Optimal linear model: PLS model
pls_model <- train(
Yield ~ ., data = train_df, method = "pls",
preProc = c("center", "scale"),
trControl = trainControl("cv", number = 10),
tuneLength = 25
)# predictions
pls_predictions <- predict(pls_model, test_df)
# Performance metrics
results <- data.frame(RMSE = caret::RMSE(pls_predictions, test_df$Yield),
Rsquared = caret::R2(pls_predictions, test_df$Yield))
results ## RMSE Rsquared
## 1 2.626721 0.1976182
## pls variable importance
##
## only 20 most important variables shown (out of 47)
##
## Overall
## ManufacturingProcess32 100.00
## ManufacturingProcess36 83.58
## ManufacturingProcess09 80.47
## ManufacturingProcess13 79.40
## BiologicalMaterial06 75.42
## ManufacturingProcess17 71.52
## ManufacturingProcess33 67.98
## BiologicalMaterial03 67.87
## BiologicalMaterial08 64.54
## BiologicalMaterial01 60.34
## BiologicalMaterial11 58.58
## ManufacturingProcess06 57.34
## ManufacturingProcess11 54.01
## ManufacturingProcess12 39.57
## ManufacturingProcess28 38.69
## ManufacturingProcess04 37.61
## ManufacturingProcess30 37.04
## BiologicalMaterial10 36.32
## ManufacturingProcess02 33.93
## ManufacturingProcess20 30.34
Optimal non-linear model: SVM model
SVM_model <- train(
Yield ~ ., data = train_df, method = "svmRadial",
preProcess = c("center", "scale"),
trControl = trainControl(method = "cv"),
tuneLength = 25
)
SVM_pred <- predict(SVM_model, newdata = test_df)
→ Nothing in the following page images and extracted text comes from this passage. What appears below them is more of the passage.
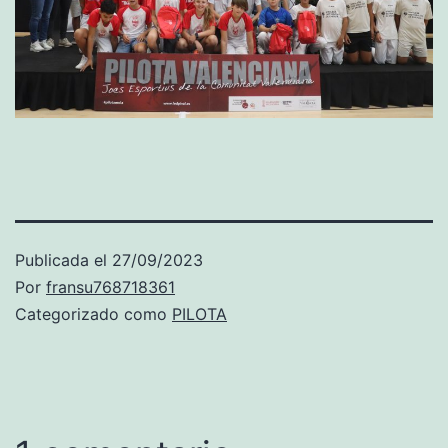
Publicada el
27/09/2023
Por
fransu768718361
Categorizado como
PILOTA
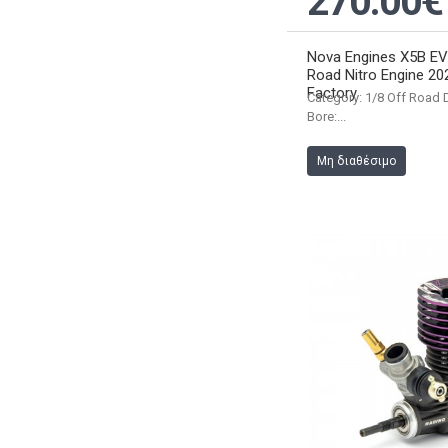
270.00€
Nova Engines X5B EVO
Road Nitro Engine 20
Factory
Category: 1/8 Off Road 
Bore:...
Μη διαθέσιμο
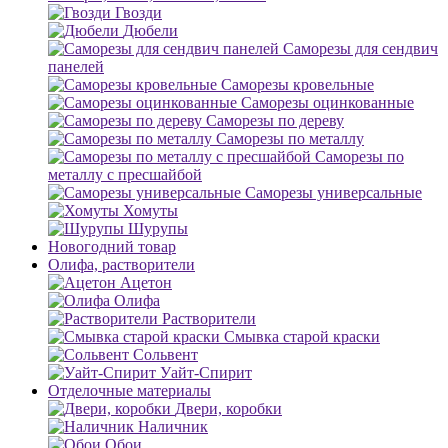
Гвозди
Дюбели
Саморезы для сендвич
панелей
Саморезы кровельные
Саморезы оцинкованные
Саморезы по дереву
Саморезы по металлу
Саморезы по
металлу с пресшайбой
Саморезы универсальные
Хомуты
Шурупы
Новогодний товар
Олифа, растворители
Ацетон
Олифа
Растворители
Смывка старой краски
Сольвент
Уайт-Спирит
Отделочные материалы
Двери, коробки
Наличник
Обои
result_SVM <- postResample(pred = SVM_pred, obs = test_df$Yield)
result_SVM## RMSE Rsquared MAE
## 1.1492248 0.6030577 0.8224003
## loess r-squared variable importance
##
## only 20 most important variables shown (out of 47)
##
## Overall
## ManufacturingProcess32 100.00
## BiologicalMaterial06 86.37
## ManufacturingProcess13 81.44
## ManufacturingProcess36 73.95
## BiologicalMaterial03 71.18
## ManufacturingProcess17 66.65
## ManufacturingProcess09 64.70
## ManufacturingProcess06 53.38
## BiologicalMaterial11 51.54
## ManufacturingProcess33 50.61
## BiologicalMaterial08 45.54
## ManufacturingProcess11 45.30
## ManufacturingProcess30 41.03
## BiologicalMaterial01 39.21
## BiologicalMaterial09 29.91
## ManufacturingProcess20 28.06
## ManufacturingProcess35 25.70
## ManufacturingProcess15 19.78
## ManufacturingProcess16 19.76
## ManufacturingProcess12 19.70
We can see from above that all three model agrees that ManufacturingProcess32 most important variable. Also, Process variables dominate the list of the top 10 important predictors for all three optimal models.
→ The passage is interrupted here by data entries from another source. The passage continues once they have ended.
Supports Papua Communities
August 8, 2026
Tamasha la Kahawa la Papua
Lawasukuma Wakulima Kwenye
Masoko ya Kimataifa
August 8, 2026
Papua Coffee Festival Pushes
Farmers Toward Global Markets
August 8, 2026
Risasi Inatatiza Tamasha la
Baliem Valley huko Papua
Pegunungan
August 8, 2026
(c)Plot the optimal single tree with the distribution of yield in the terminal nodes. Does this view of the data provide additional knowledge about the biological or process predictors and their relationship with yield?
## n= 144
##
## node), split, n, deviance, yval
## * denotes terminal node
##
## 1) root 144 491.55800 40.18333
## 2) ManufacturingProcess32< 159.5 84 160.27350 39.23988
## 4) BiologicalMaterial11< 145.075 39 44.65496 38.45564 *
## 5) BiologicalMaterial11>=145.075 45 70.84419 39.91956 *
## 3) ManufacturingProcess32>=159.5 60 151.83990 41.50417
## 6) BiologicalMaterial03< 72 46 85.57719 41.01043 *
## 7) BiologicalMaterial03>=72 14 18.20492 43.12643 *
This indicates higher value of ManufacturingProcess32 will produce higher Yield.